The Iraqis gave us some of their bread that I've been watching them eat with such enthusiasm, so I thought I should show it to you. It looks like... bread. Kind of like pizza crust. I wish I had some marinara sauce to eat it with.
It had cream cheese inside. I assumed it was some crazy goat's milk home-made cream cheese, but I later found a store-bought package of cream cheese laying in the dirt, so I don't think that is the case. It was quite good though! Kind of like pizza crust with cream cheese in it, or a bread stick. I'm not as excited about it as they seem to be, but I probably would be if that was all I had. When I wrote about breadsticks I compared it in my mind to Little Caesar's breadsticks, and now I miss Little Caesar's. Sad times. :-(
These are Iraqi hole diggers, digging holes. They are building a fence, so the holes are probably four feet deep. And the only tools they have are a shovel with a tree limb for a handle, a big piece of rebar with a sharpened end, and buckets of water. They jab the ground with the rebar to loosen it up, then shovel out as much as they can, then fill the hole with water and let it soak, loosening the dirt a little and turning it to mud so it's more easily shoveled. The holes are actually very symmetrical and deep considering the method to dig them. But it seems to me if they would just give them a post-hole digger or even have a big machine do it, it would be done in an afternoon rather than days and days of hard work for them. They don't have many proper tools, but in general do an impressive job with what they do have.

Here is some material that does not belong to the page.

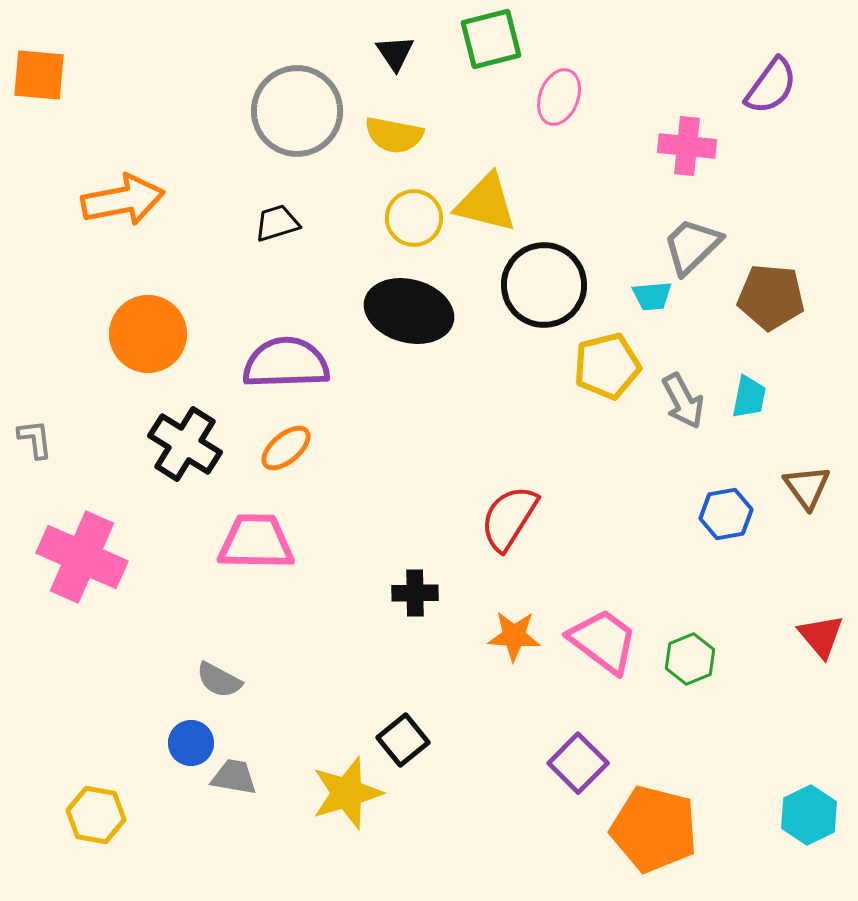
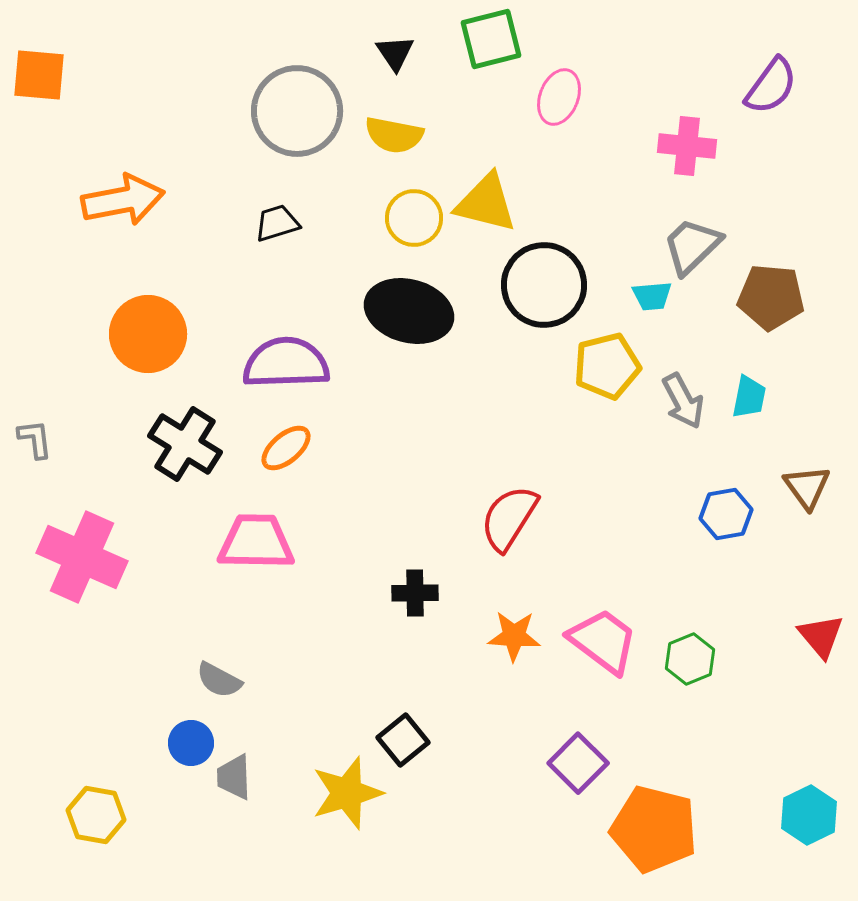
gray trapezoid at (234, 777): rotated 102 degrees counterclockwise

Another bad dust storm. This time it wasn't so orange, but there was a lot more actual dust blowing around. This is one of my co-workers all covered up trying to stay out of it.

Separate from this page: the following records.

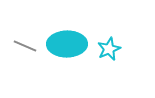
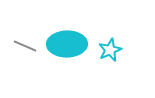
cyan star: moved 1 px right, 1 px down
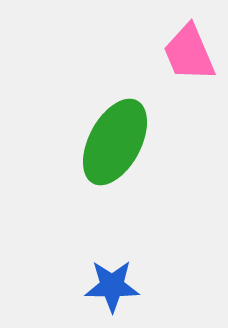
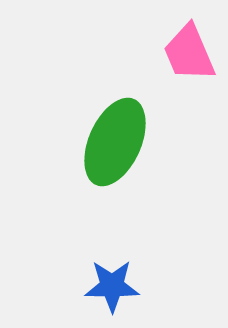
green ellipse: rotated 4 degrees counterclockwise
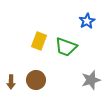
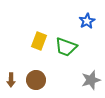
brown arrow: moved 2 px up
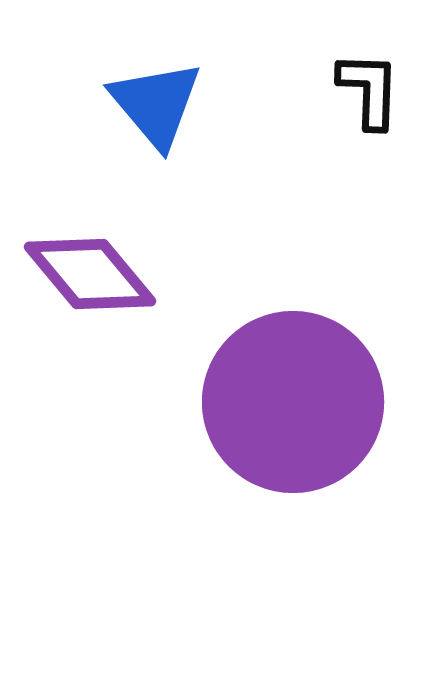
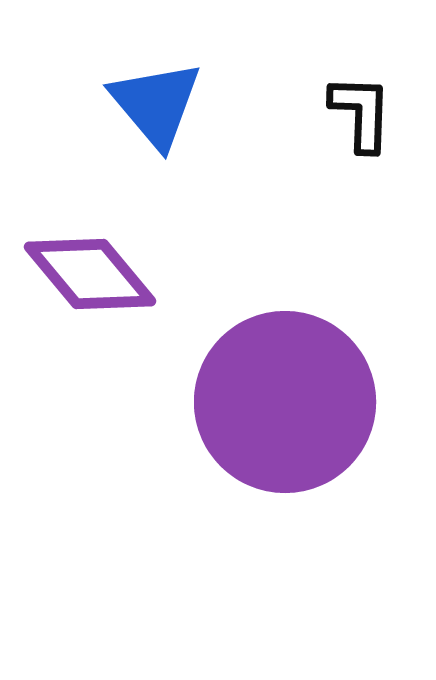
black L-shape: moved 8 px left, 23 px down
purple circle: moved 8 px left
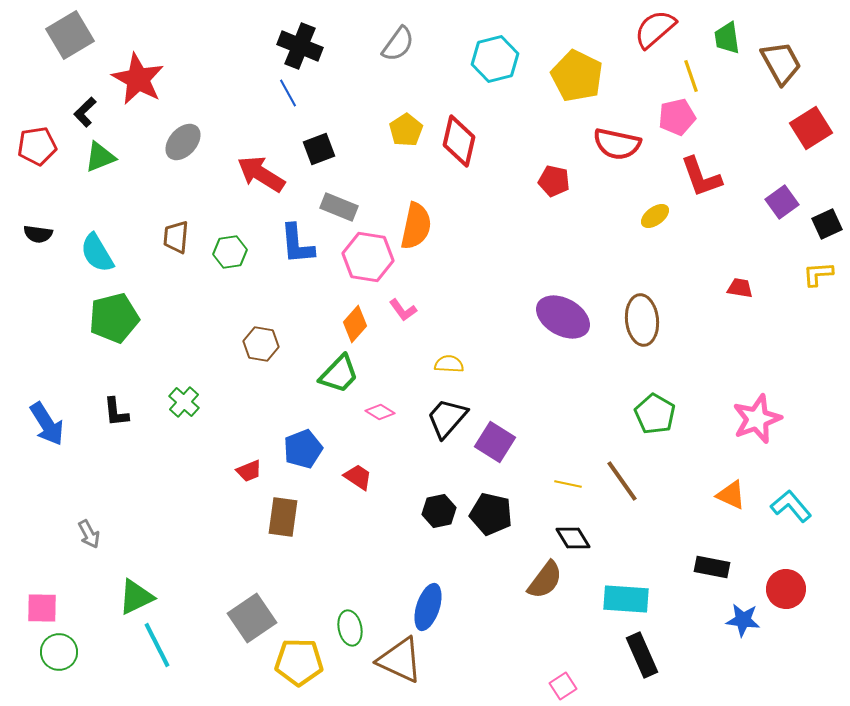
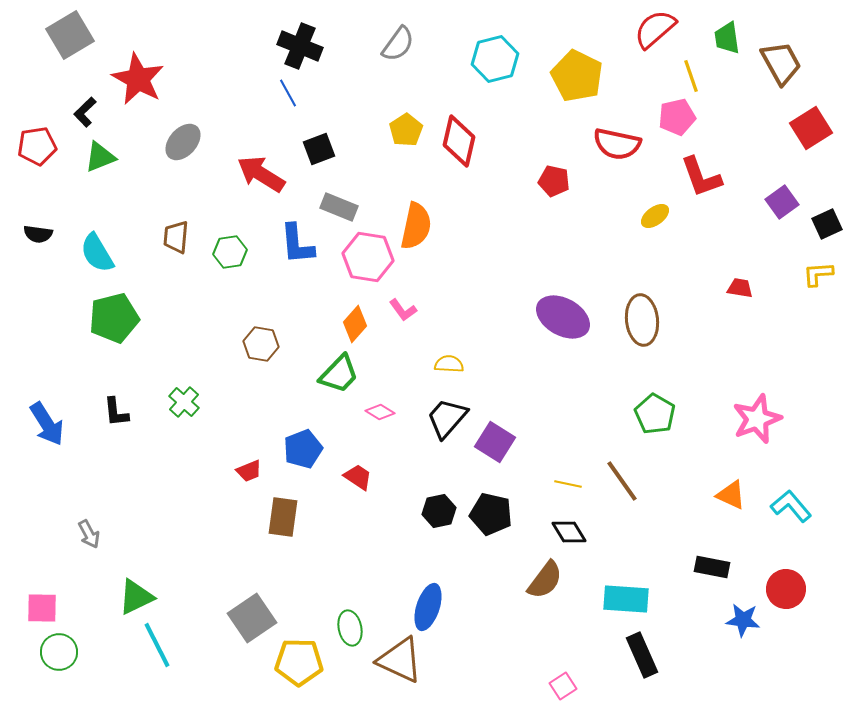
black diamond at (573, 538): moved 4 px left, 6 px up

And a self portrait of me with my new boonie hat and ninja scarf.
Even CLOSER and MORE DRAMATIC because I'm not looking at the camera, like I don't even care! I had brown sleepy seeds because all the sand would stick to the moisture in my eyes. My ears were full of dust and nose from the short time I didn't have a scarf on. Iraq is so awesome.
This is an Iraqi port-a-potty. I blacked out the poo part so you wouldn't have to look at that. But as you can see there is no seat, and no urinal off to the side. Just a hole, with convenient grippy treads on either side for safety. They squat to go to the bathroom, even the guys just to pee. We confirmed this by watching one do it before the port-a-potty got delivered to the new site we were working at. He at least had the courtesy to go partially around the corner, but we still saw his back and saw him squat down for about 30 seconds and then stand back up, zipping up his cover-alls, so it's pretty obvious what was going on back there. It's not a huge problem for me as I can just stand up and pee in the hole (or at least towards the hole... maybe in that general direction... the girls swear that we try to write our name on the port-a-potties without the use of a marker.), but the ladies I was working with did not have as much fun trying to use the facilities, from what I was told.